What is Blockchain? A blockchain is a distributed ledger that duplicates digital data across a large peer-to-peer network of computers, rather than on a central server.
A blockchain produces a continuously growing list of records, called blocks, which are linked using cryptography. Each block is encrypted and time-stamped, and then verified by a distributed network of computers. Users can only edit the part of the blockchain that they “own”: access is gained through a private key.
A blockchain allows two individuals who do not know each other to transact large amounts of digital currency (like Bitcoin) over a decentralized ledger that is trustworthy and immutable.
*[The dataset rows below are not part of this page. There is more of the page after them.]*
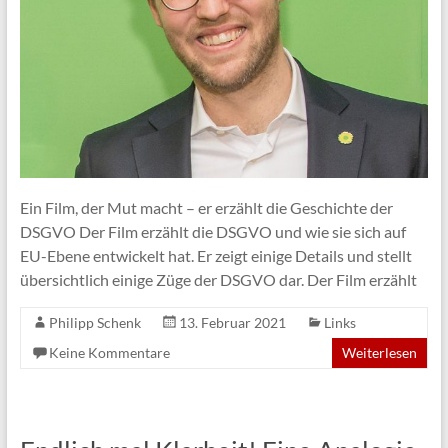
Ein Film, der Mut macht – er erzählt die Geschichte der
DSGVO Der Film erzählt die DSGVO und wie sie sich auf
EU-Ebene entwickelt hat. Er zeigt einige Details und stellt
übersichtlich einige Züge der DSGVO dar. Der Film erzählt
Philipp Schenk
13. Februar 2021
Links
Keine Kommentare
Weiterlesen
Each transaction requires verification by all users in the network. It would therefore require collusion on a grand scale to modify data retroactively on a blockchain, ensuring that the digital data in the blockchain is verifiable, trustworthy and permanent. Think of it like a Google Doc for digital data, where new versions are continuously created and revisions can be seen and verified by all other users across a network (private or public). As such, using a blockchain to conduct a financial transaction eliminates the need for a third-party intermediary (i.e. a bank) to clear the transaction.
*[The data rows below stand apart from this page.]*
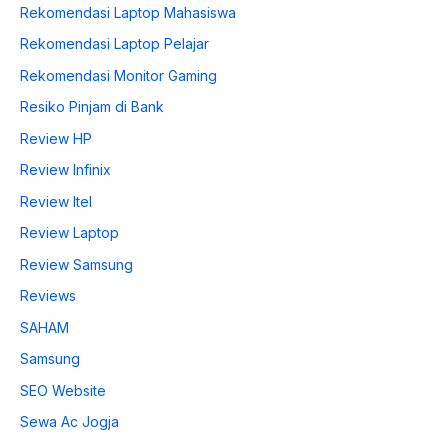
Rekomendasi Laptop Mahasiswa
Rekomendasi Laptop Pelajar
Rekomendasi Monitor Gaming
Resiko Pinjam di Bank
Review HP
Review Infinix
Review Itel
Review Laptop
Review Samsung
Reviews
SAHAM
Samsung
SEO Website
Sewa Ac Jogja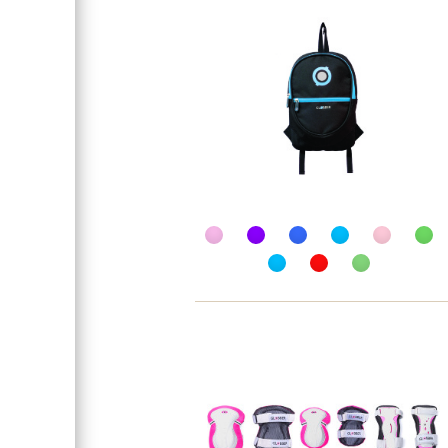
Длина доски
Высота руля
Материал доски
Гарантия
Особенности
Рекомендуемый рост
Для кого
Вес
Артикул производителя
Задний тормоз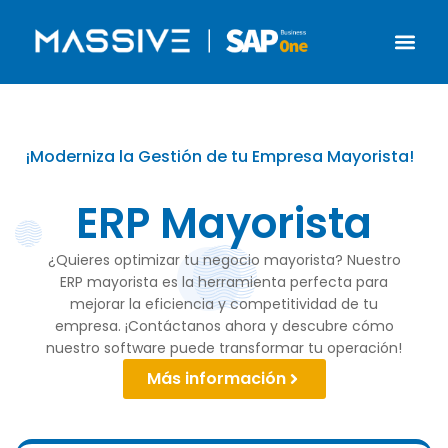
¡Moderniza la Gestión de tu Empresa Mayorista!
ERP Mayorista
¿Quieres optimizar tu negocio mayorista? Nuestro
ERP mayorista es la herramienta perfecta para
mejorar la eficiencia y competitividad de tu
empresa. ¡Contáctanos ahora y descubre cómo
nuestro software puede transformar tu operación!
Más información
The Blockchain Revolution: The potential applications of blockchain technology extend far beyond digital currencies. It has applications in banking, finance, accounting, real estate, healthcare, election voting, digital identity and security (theft prevention), supply chain, cloud storage, music distribution, and even library databases, just to name a few. In short, blockchains can be used to distribute and protect any type of digital data.
Many experts believe the blockchain is the greatest technological innovation since the internet. The technology is still in its infancy, and will have future applications that nobody has yet thought of (nobody envisioned Google or Facebook when the internet was developed in the late 1980s).
Startups specializing in this area are looking for ways to improve and apply the technology, while many larger companies like IBM, Microsoft and Visa are already experimenting with blockchains in various ways to improve their businesses.
Blockchain Technology and the Legal Profession: Blockchains will change the way people do business in numerous industries. When such a disruptive technology comes along, the legal profession must adapt.
Here are just a few ways that blockchain technology may affect the legal profession:
1. Smart Contracts: Blockchains can store and distribute any type of digital information, including computer code. Computer code can be used to draw up digitized contracts that are automated and self-execute when a set of future conditions are met. In theory, a self-executing contract eliminates the need for human intervention. Smart contracts are already being used today. If widely adopted, smart contracts will surely lead to changes in how lawyers draft, review, interpret and execute contracts.
2. Securities Law: It is still unclear how securities regulators will regulate cryptocurrencies. Is it even possible to regulate a completely decentralized digital currency like bitcoin? Securities lawyers will have to keep up with what is sure to be a changing regulatory landscape.
3. Tax Law: How will governments tax investments in cryptocurrencies? Tax lawyers will need to stay informed on this developing area.
4. Real estate: Land registries are tailor-made for blockchains, where distributed ledgers can provide trustworthy and instantaneous records. Furthermore, conducting real estate transactions through a blockchain reduces the need for title searches or intermediaries to secure the title transfer. The blockchain can prove the authenticity of the transaction and save parties time and money (essentially making escrow companies obsolete).
5. Intellectual property: Distributed ledgers could revolutionize how intellectual property rights are registered and enforced, and how the holders of these rights are compensated. Again, this would change the way intellectual property lawyers assist clients with these matters.
Blockchain technology will inevitably change numerous industries, possibly on the same scale as the internet did just a couple of decades ago. The law will almost certainly follow suit, making this an area ripe with opportunities for lawyers. Clients will seek out general blockchain advice from lawyers in various practice areas, and those who can position themselves as blockchain experts will be better suited to serve clients’ needs.